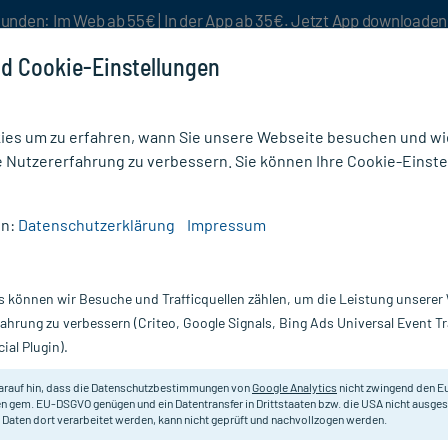
unden: Im Web ab 55€ | In der App ab 35€. Jetzt App downloade
d Cookie-Einstellungen
es um zu erfahren, wann Sie unsere Webseite besuchen und wie
e Nutzererfahrung zu verbessern. Sie können Ihre Cookie-Einste
nlösen
Rezeptur
Aktion %
en:
Datenschutzerklärung
Impressum
ptiderm Fettcreme
s können wir Besuche und Trafficquellen zählen, um die Leistung unsere
Nur für kurze Zeit:
Gratis-Versand* ab 19€ Mindestbestellwert!
fahrung zu verbessern (Criteo, Google Signals, Bing Ads Universal Event 
ial Plugin).
Almirall Hermal
arauf hin, dass die Datenschutzbestimmungen von
Google Analytics
nicht zwingend den E
n gem. EU-DSGVO genügen und ein Datentransfer in Drittstaaten bzw. die USA nicht ausg
 Daten dort verarbeitet werden, kann nicht geprüft und nachvollzogen werden.
Zur Fettung und Juckreizstillung 
trockener und/oder juckender Haut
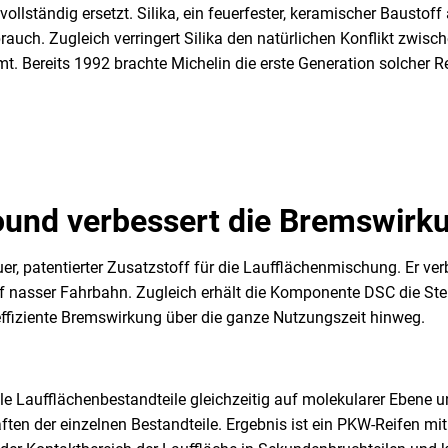
llständig ersetzt. Silika, ein feuerfester, keramischer Baustoff
rauch. Zugleich verringert Silika den natürlichen Konflikt zwisc
. Bereits 1992 brachte Michelin die erste Generation solcher R
ound verbessert die Bremswirk
r, patentierter Zusatzstoff für die Laufflächenmischung. Er ver
nasser Fahrbahn. Zugleich erhält die Komponente DSC die Stei
effiziente Bremswirkung über die ganze Nutzungszeit hinweg.
alle Laufflächenbestandteile gleichzeitig auf molekularer Ebene
aften der einzelnen Bestandteile. Ergebnis ist ein PKW-Reifen 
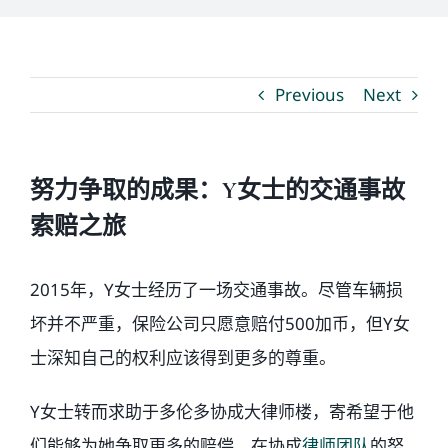
媒体新闻
Previous
Next
博客
温馨提示
努力争取的成果：Y女士的交通事故
索赔之旅
联系我们
2015年，Y女士经历了一场交通事故。尽管车辆损
语言Languages
坏并不严重，保险公司只愿意赔付500加币，但Y女
士深知自己的权利应该得到更多的尊重。
联络电话：(437) 990-0999
Y女士转而求助于多伦多协成大律师楼，寄希望于他
们能够为她争取更多的赔偿。在协成
律师团队
的努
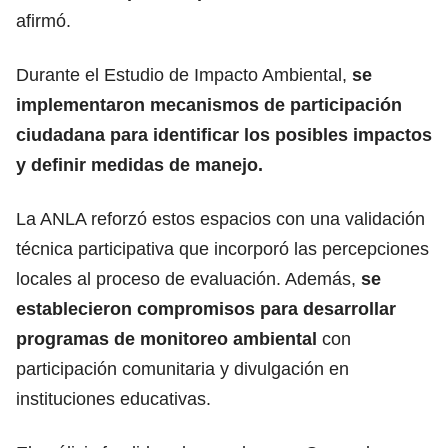
afirmó.
Durante el Estudio de Impacto Ambiental,
se
implementaron mecanismos de participación
ciudadana para identificar los posibles impactos
y definir medidas de manejo.
La ANLA reforzó estos espacios con una validación
técnica participativa que incorporó las percepciones
locales al proceso de evaluación. Además,
se
establecieron compromisos para desarrollar
programas de monitoreo ambiental
con
participación comunitaria y divulgación en
instituciones educativas.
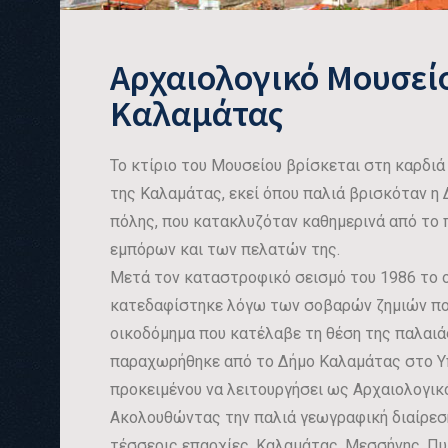
Αρχαιολογικό Μουσεί
Καλαμάτας
Το κτίριο του Μουσείου βρίσκεται στη καρδιά
της Καλαμάτας, εκεί όπου παλιά βρισκόταν η
πόλης, που κατακλυζόταν καθημερινά από το
εμπόρων και των πελατών της.
Μετά τον καταστροφικό σεισμό του 1986 το 
κατεδαφίστηκε λόγω των σοβαρών ζημιών που 
οικοδόμημα που κατέλαβε τη θέση της παλαιά
παραχωρήθηκε από το Δήμο Καλαμάτας στο Υπ
προκειμένου να λειτουργήσει ως Αρχαιολογικ
Ακολουθώντας την παλιά γεωγραφική διαίρεσ
τέσσερις επαρχίες, Καλαμάτας, Μεσσήνης, Πυλ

* _DESCRIPTION OF THE TASK_: Return the material above in exact form. Pictures stay out.

* _RESULT OF THIS EXERCISE_:
unden: Im Web ab 55€ | In der App ab 35€. Jetzt App downloade
d Cookie-Einstellungen
es um zu erfahren, wann Sie unsere Webseite besuchen und wie
e Nutzererfahrung zu verbessern. Sie können Ihre Cookie-Einste
nlösen
Rezeptur
Aktion %
en:
Datenschutzerklärung
Impressum
ptiderm Fettcreme
s können wir Besuche und Trafficquellen zählen, um die Leistung unsere
Nur für kurze Zeit:
Gratis-Versand* ab 19€ Mindestbestellwert!
fahrung zu verbessern (Criteo, Google Signals, Bing Ads Universal Event 
ial Plugin).
Almirall Hermal
arauf hin, dass die Datenschutzbestimmungen von
Google Analytics
nicht zwingend den E
n gem. EU-DSGVO genügen und ein Datentransfer in Drittstaaten bzw. die USA nicht ausg
 Daten dort verarbeitet werden, kann nicht geprüft und nachvollzogen werden.
Zur Fettung und Juckreizstillung 
trockener und/oder juckender Haut
llständig ersetzt. Silika, ein feuerfester, keramischer Baustoff
rauch. Zugleich verringert Silika den natürlichen Konflikt zwisc
. Bereits 1992 brachte Michelin die erste Generation solcher R
ound verbessert die Bremswirk
r, patentierter Zusatzstoff für die Laufflächenmischung. Er ver
nasser Fahrbahn. Zugleich erhält die Komponente DSC die Stei
effiziente Bremswirkung über die ganze Nutzungszeit hinweg.
alle Laufflächenbestandteile gleichzeitig auf molekularer Ebene
aften der einzelnen Bestandteile. Ergebnis ist ein PKW-Reifen 
媒体新闻
Previous
Next
博客
温馨提示
努力争取的成果：Y女士的交通事故
索赔之旅
联系我们
2015年，Y女士经历了一场交通事故。尽管车辆损
语言Languages
坏并不严重，保险公司只愿意赔付500加币，但Y女
士深知自己的权利应该得到更多的尊重。
联络电话：(437) 990-0999
Y女士转而求助于多伦多协成大律师楼，寄希望于他
们能够为她争取更多的赔偿。在协成
律师团队
的努
afirmó.
Durante el Estudio de Impacto Ambiental,
se
implementaron mecanismos de participación
ciudadana para identificar los posibles impactos
y definir medidas de manejo.
La ANLA reforzó estos espacios con una validación
técnica participativa que incorporó las percepciones
locales al proceso de evaluación. Además,
se
establecieron compromisos para desarrollar
programas de monitoreo ambiental
con
participación comunitaria y divulgación en
instituciones educativas.
Αρχαιολογικό Μουσεί
Καλαμάτας
Το κτίριο του Μουσείου βρίσκεται στη καρδιά
της Καλαμάτας, εκεί όπου παλιά βρισκόταν η
πόλης, που κατακλυζόταν καθημερινά από το
εμπόρων και των πελατών της.
Μετά τον καταστροφικό σεισμό του 1986 το 
κατεδαφίστηκε λόγω των σοβαρών ζημιών που 
οικοδόμημα που κατέλαβε τη θέση της παλαιά
παραχωρήθηκε από το Δήμο Καλαμάτας στο Υπ
προκειμένου να λειτουργήσει ως Αρχαιολογικ
Ακολουθώντας την παλιά γεωγραφική διαίρεσ
τέσσερις επαρχίες, Καλαμάτας, Μεσσήνης, Πυλ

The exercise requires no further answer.